**THE TASK**
Without the images, repeat every line of the listing verbatim.

(INFORMATION SHOWN Opens)

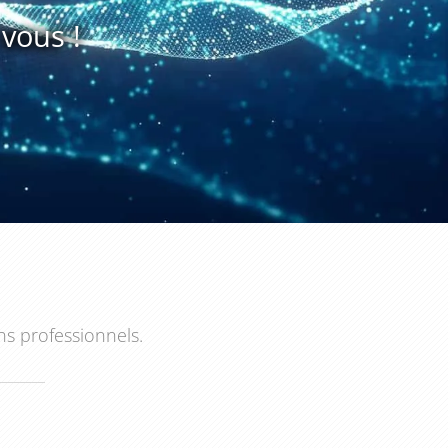
vous !
ns professionnels.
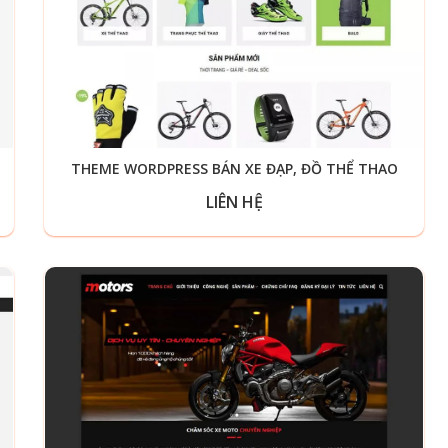
THEME WORDPRESS BÁN XE ĐẠP, ĐỒ THỂ THAO
LIÊN HỆ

(INFORMATION SHOWN Closes)

**WRITTEN ANSWER**
vous !
ns professionnels.
THEME WORDPRESS BÁN XE ĐẠP, ĐỒ THỂ THAO
LIÊN HỆ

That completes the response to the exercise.